The purpose of this capital was clarified in the 2025 Annual General Meeting (AGM) documents. The Board of Directors proposed a plan to borrow VND 70 billion from HFIC for the “New Medical Equipment Procurement Project,” totaling VND 105 billion. The loan term is expected to be 7 years (2025–2032).

This project aligns with the “MS-01 Package: Supply and Installation of Medical Equipment for Triều An Hospital,” valued at VND 105.9 billion, which the Amec Holdings – Duy Minh Consortium won in February 2025. Key equipment includes a Photon-Counting CT System from Siemens Healthcare (Germany), a Digital Mammography System from Genoray (South Korea), and an ENT Endoscopy System from Olympus.

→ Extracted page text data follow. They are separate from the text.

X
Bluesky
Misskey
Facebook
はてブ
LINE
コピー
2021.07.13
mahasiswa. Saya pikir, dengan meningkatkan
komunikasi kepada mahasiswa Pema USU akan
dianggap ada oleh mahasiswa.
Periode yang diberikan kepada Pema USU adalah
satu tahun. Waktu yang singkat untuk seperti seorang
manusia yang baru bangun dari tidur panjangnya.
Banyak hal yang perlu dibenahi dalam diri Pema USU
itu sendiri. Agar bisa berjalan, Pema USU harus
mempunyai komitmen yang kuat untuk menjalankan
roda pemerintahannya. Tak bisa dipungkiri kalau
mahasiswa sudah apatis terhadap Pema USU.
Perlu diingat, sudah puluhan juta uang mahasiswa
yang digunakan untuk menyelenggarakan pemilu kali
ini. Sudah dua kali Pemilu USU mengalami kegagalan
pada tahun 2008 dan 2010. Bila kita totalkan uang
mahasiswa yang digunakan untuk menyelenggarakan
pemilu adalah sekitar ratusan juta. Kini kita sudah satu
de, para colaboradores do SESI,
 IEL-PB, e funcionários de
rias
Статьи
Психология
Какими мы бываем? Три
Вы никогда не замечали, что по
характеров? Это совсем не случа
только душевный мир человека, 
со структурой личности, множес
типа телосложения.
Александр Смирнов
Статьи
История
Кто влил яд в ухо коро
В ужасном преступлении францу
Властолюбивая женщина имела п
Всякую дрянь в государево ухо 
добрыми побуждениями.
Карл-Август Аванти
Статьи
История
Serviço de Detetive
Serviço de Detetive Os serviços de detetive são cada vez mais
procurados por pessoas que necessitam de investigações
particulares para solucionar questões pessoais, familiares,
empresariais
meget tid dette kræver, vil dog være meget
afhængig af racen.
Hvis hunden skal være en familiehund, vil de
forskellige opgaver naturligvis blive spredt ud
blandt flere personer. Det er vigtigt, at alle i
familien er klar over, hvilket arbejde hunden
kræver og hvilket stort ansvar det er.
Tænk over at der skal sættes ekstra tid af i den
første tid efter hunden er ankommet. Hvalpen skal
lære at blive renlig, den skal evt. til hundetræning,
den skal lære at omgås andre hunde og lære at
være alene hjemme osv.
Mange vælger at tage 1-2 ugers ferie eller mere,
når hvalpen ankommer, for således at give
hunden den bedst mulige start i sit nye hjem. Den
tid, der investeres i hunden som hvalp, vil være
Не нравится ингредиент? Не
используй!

Excerpt from Resolution No. 09/2023/NQ-HĐND of the HCMC People’s Council, Appendix 1

The loan is part of HCMC’s interest support program under Resolution No. 09/2023/NQ-HĐND. HFIC is tasked with lending to priority sectors, including healthcare. The resolution provides 50–100% interest support for healthcare projects, with a maximum loan amount of VND 200 billion per project for up to 7 years.